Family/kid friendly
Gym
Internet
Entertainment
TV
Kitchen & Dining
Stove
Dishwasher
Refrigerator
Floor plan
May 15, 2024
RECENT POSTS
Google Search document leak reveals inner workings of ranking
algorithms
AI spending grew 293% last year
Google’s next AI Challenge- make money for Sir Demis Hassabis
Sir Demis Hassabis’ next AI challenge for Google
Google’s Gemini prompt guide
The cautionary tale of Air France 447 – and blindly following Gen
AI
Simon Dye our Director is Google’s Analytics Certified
════
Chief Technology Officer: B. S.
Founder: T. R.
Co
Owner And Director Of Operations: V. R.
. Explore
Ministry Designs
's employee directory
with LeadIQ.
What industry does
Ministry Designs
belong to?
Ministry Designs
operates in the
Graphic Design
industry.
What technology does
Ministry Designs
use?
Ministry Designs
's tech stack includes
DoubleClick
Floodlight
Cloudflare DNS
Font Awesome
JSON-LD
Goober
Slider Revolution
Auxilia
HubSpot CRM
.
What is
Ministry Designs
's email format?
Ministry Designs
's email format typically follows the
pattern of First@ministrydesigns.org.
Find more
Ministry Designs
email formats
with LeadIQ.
════
TASK REQUIREMENTS: Search the listing above for the lines with "Family/kid friendly" and "Simon Dye our", then output those lines and all lines between them exactly.

TASK SOLUTION:
Family/kid friendly
Gym
Internet
Entertainment
TV
Kitchen & Dining
Stove
Dishwasher
Refrigerator
Floor plan
May 15, 2024
RECENT POSTS
Google Search document leak reveals inner workings of ranking
algorithms
AI spending grew 293% last year
Google’s next AI Challenge- make money for Sir Demis Hassabis
Sir Demis Hassabis’ next AI challenge for Google
Google’s Gemini prompt guide
The cautionary tale of Air France 447 – and blindly following Gen
AI
Simon Dye our Director is Google’s Analytics Certified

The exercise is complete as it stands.